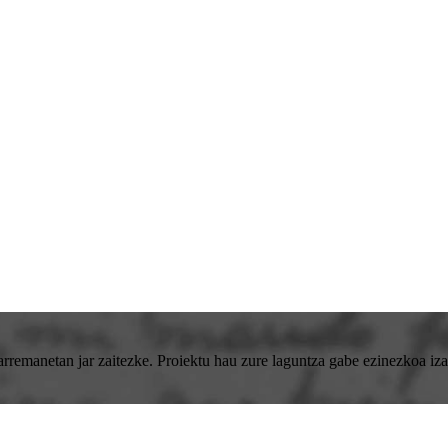
emanetan jar zaitezke. Proiektu hau zure laguntza gabe ezinezkoa izan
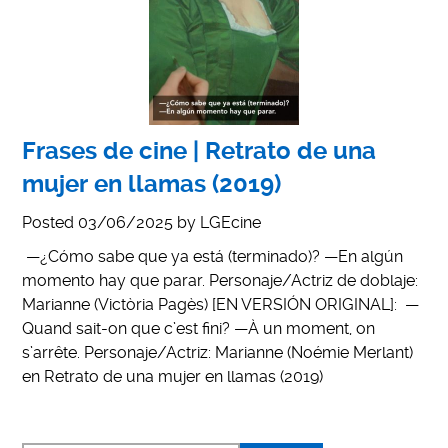
Frases de cine | Retrato de una
mujer en llamas (2019)
Posted
03/06/2025
by
LGEcine
—¿Cómo sabe que ya está (terminado)? —En algún
momento hay que parar. Personaje/Actriz de doblaje:
Marianne (Victòria Pagès) [EN VERSIÓN ORIGINAL]: —
Quand sait-on que c’est fini? —À un moment, on
s’arrête. Personaje/Actriz: Marianne (Noémie Merlant)
en Retrato de una mujer en llamas (2019)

◆ ◆ ◆ ◆ ◆ ◆ ◆

To do |
Would you write out all of the data exactly as it stands, without the pictures?

Response area |
emanetan jar zaitezke. Proiektu hau zure laguntza gabe ezinezkoa izan
Frases de cine | Retrato de una
mujer en llamas (2019)
Posted
03/06/2025
by
LGEcine
—¿Cómo sabe que ya está (terminado)? —En algún
momento hay que parar. Personaje/Actriz de doblaje:
Marianne (Victòria Pagès) [EN VERSIÓN ORIGINAL]: —
Quand sait-on que c’est fini? —À un moment, on
s’arrête. Personaje/Actriz: Marianne (Noémie Merlant)
en Retrato de una mujer en llamas (2019)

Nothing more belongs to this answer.